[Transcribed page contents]
--- START ---

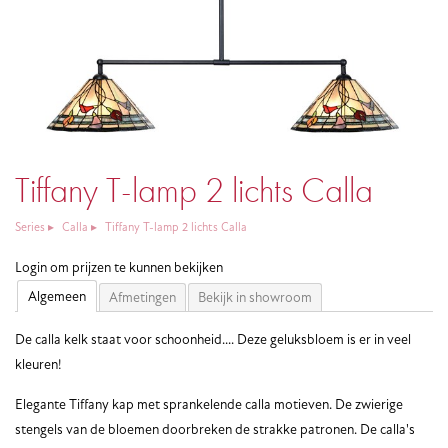
Tiffany T-lamp 2 lichts Calla
Series
Calla
Tiffany T-lamp 2 lichts Calla
Login om prijzen te kunnen bekijken
Algemeen
Afmetingen
Bekijk in showroom
De calla kelk staat voor schoonheid.... Deze geluksbloem is er in veel
kleuren!
Elegante Tiffany kap met sprankelende calla motieven. De zwierige
stengels van de bloemen doorbreken de strakke patronen. De calla's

--- END ---

[How to complete this task] Where the line containing "Bekijk in showroom" appears in the data above, begin there and reproduce every line to the end exactly; include nothing else.

[Solved problem]
Bekijk in showroom
De calla kelk staat voor schoonheid.... Deze geluksbloem is er in veel
kleuren!
Elegante Tiffany kap met sprankelende calla motieven. De zwierige
stengels van de bloemen doorbreken de strakke patronen. De calla's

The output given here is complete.